Attorney Tim Hogan, who represents the trio, said the language allowing a governor to remove a commissioner for gross misconduct or substantial neglect of duty clearly does not cover the allegations that Brewer made against Colleen Mathis, even assuming they are true.
More to the point, Hogan told the justices of the Arizona Supreme Court there was an earlier, draft version of the 2000 initiative, one that actually would have given the governor greater latitude to dismiss any member of the commission. But that language was scrapped before the measure was sent to the voters.
“To me, that makes it absolutely clear that ... process and bad maps were not a reason for removal,’’ said Ann Eschinger. She was the president of the Arizona League of Women Voters and one of the people who drafted the initiative.
That’s also the assessment of Dennis M. Burke, who was director of Arizona Common Cause, and Bart Turner, who held a similar position with Valley Citizens League.
But gubernatorial press aide Matthew Benson said what the drafters considered and rejected is irrelevant.
“What is controlling in this is the actual verbiage that voters approved,’’ he said. “And the actual language never called for judicial review and doesn’t define ‘gross misconduct’ or ‘substantial neglect of duty,’ leaving it to the governor’s discretion.’’
In firing Mathis, the governor said she was guilty of violating the state’s Open Meeting Law through private conversations with other commissioners about awarding a bid. Brewer also said Mathis crafted maps for the state’s nine congressional districts that do not comply with requirements in the ballot measure to protect “communities of interest.’’
Generally speaking, courts look to the “black letter’’ of the law when interpreting what it means. Hogan told the justices that should be enough to conclude that whatever Mathis did does not rise to that level.
“The adjectives ‘substantial’ and ‘gross’ were used in order to clearly convey that the offense leading to removal had to be extremely serious,’’ he wrote in his legal brief.
If, however, there are questions about exactly what words mean, judges often will try to discern the intent of those who crafted the measure.
Hogan gave the justices an early draft of the initiative, which took the power to draw legislative and congressional district lines away from lawmakers and gave it to the five-member commission.
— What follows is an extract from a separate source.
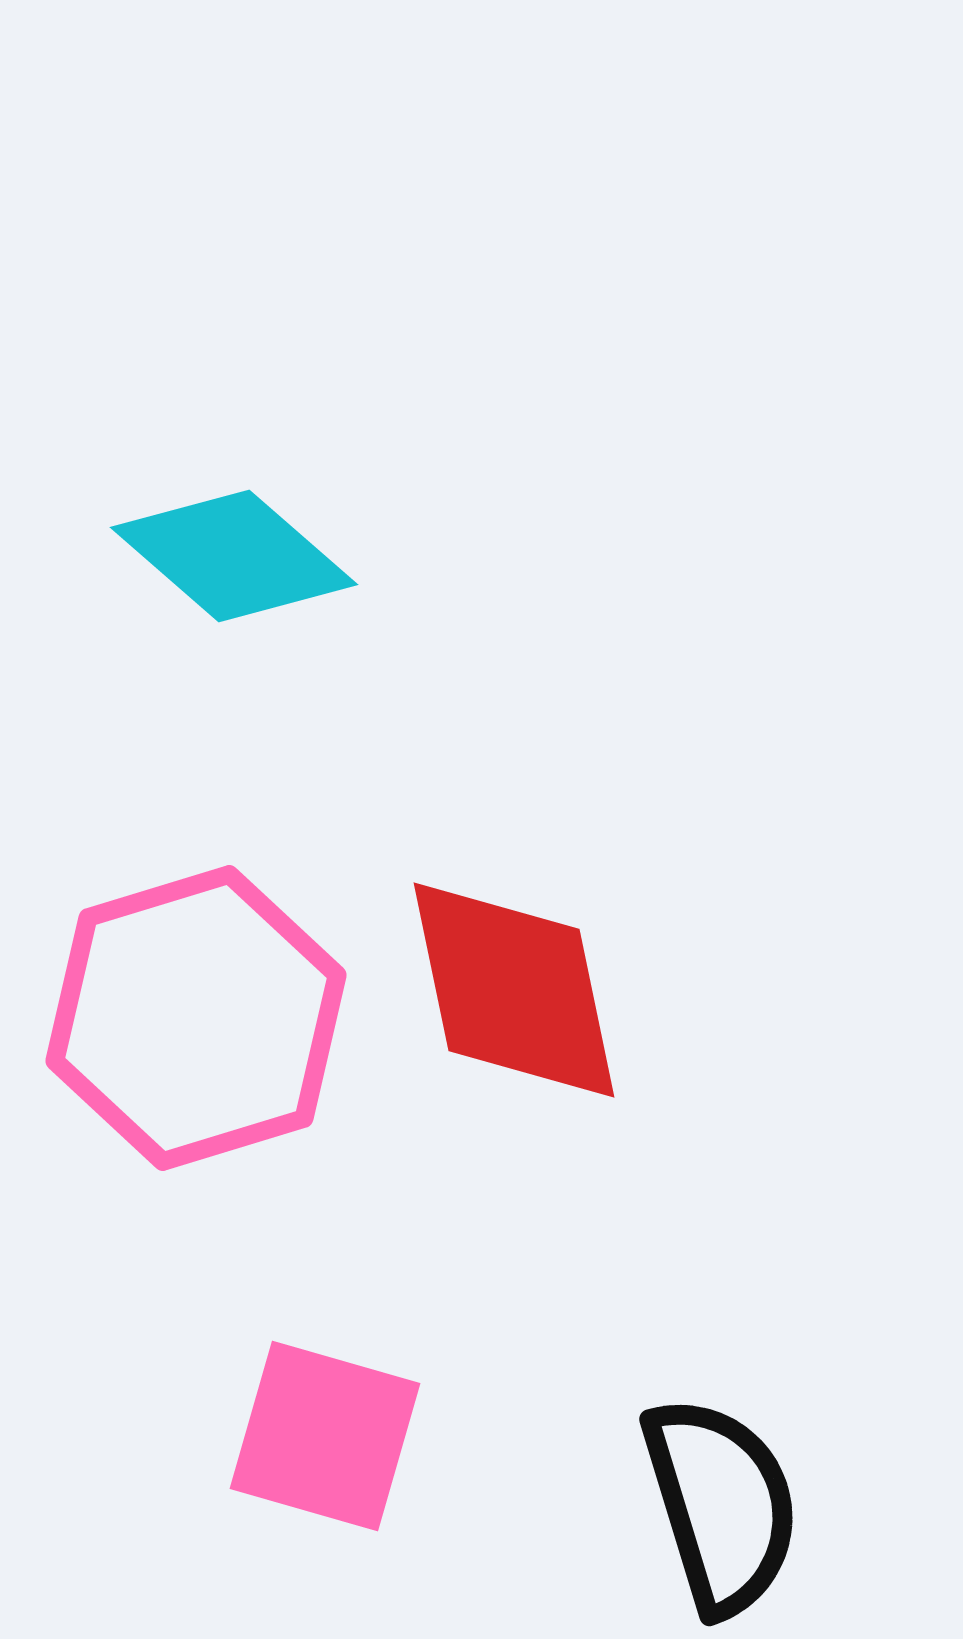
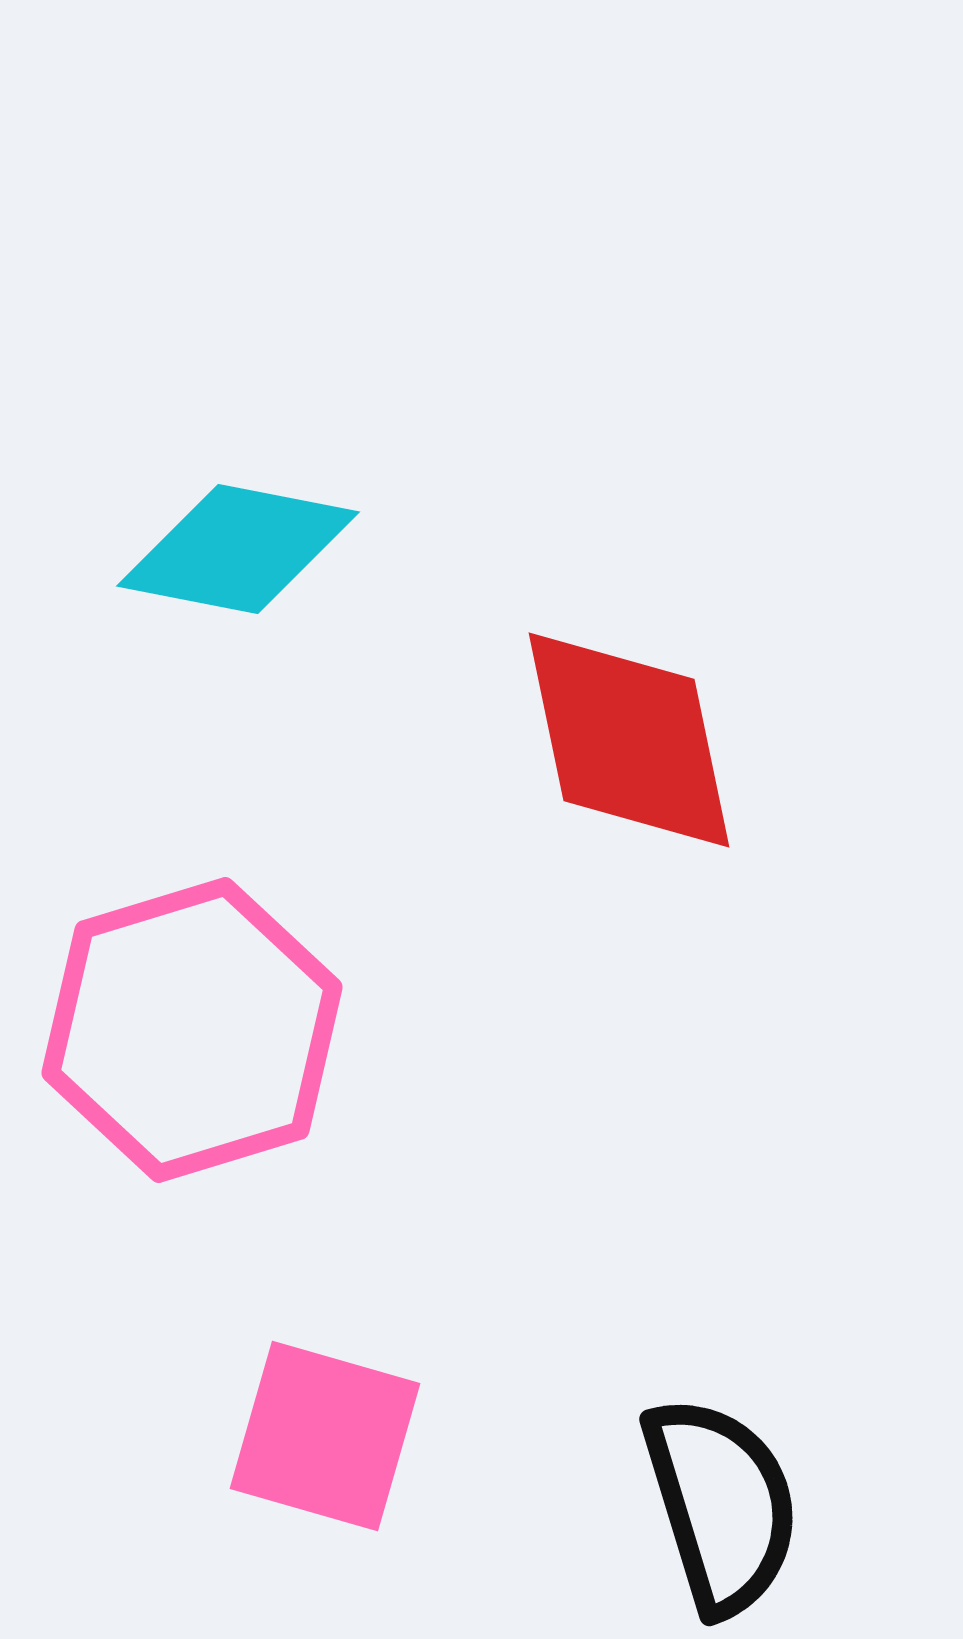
cyan diamond: moved 4 px right, 7 px up; rotated 30 degrees counterclockwise
red diamond: moved 115 px right, 250 px up
pink hexagon: moved 4 px left, 12 px down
That draft would have allowed the governor to fire a commissioner for “a violation of this section.’’
That language was removed before it went to the ballot.
“(The crafters) can definitively state that the removal provision was never to provide a basis to subvert the redistricting process in the event that some politicians were unhappy with the mapping process,’’ he wrote.
Hogan said the drafters “were not naive.’’
“They realized that delegating the redistricting to an impartial commission would result in maps that in all likelihood would make some incumbent politicians unhappy,’’ he continued. “And that is why there is no provision in the constitutional amendment for removal of commissioners because they produced ‘bad maps.’ ’’
Hogan also noted that the congressional map that has specifically made Brewer unhappy — the one she cited in her dismissal letter — is only a draft. He said the commission has not yet adopted final maps that would be subject to court challenge by anyone who believes they do not comply with what the constitution requires.
“Removing the commissioner because you do not like the draft maps is the functional equivalent of removing a judge for a draft decision,’’ Hogan wrote.